[[ Entries supplied, beginning ]]

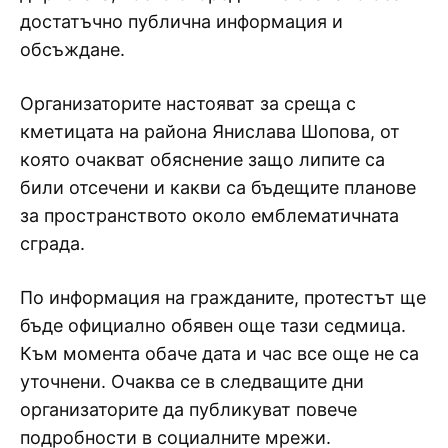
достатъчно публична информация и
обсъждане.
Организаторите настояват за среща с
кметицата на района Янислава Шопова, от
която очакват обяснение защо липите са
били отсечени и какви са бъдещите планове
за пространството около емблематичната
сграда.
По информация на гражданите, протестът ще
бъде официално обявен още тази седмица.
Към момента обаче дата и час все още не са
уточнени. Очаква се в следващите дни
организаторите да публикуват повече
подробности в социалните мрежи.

[[ Entries supplied, end ]]

_Task requirements_.
Only the text of the listing above should be copied, exactly and with pictures left out.

_Completed task_.
достатъчно публична информация и
обсъждане.
Организаторите настояват за среща с
кметицата на района Янислава Шопова, от
която очакват обяснение защо липите са
били отсечени и какви са бъдещите планове
за пространството около емблематичната
сграда.
По информация на гражданите, протестът ще
бъде официално обявен още тази седмица.
Към момента обаче дата и час все още не са
уточнени. Очаква се в следващите дни
организаторите да публикуват повече
подробности в социалните мрежи.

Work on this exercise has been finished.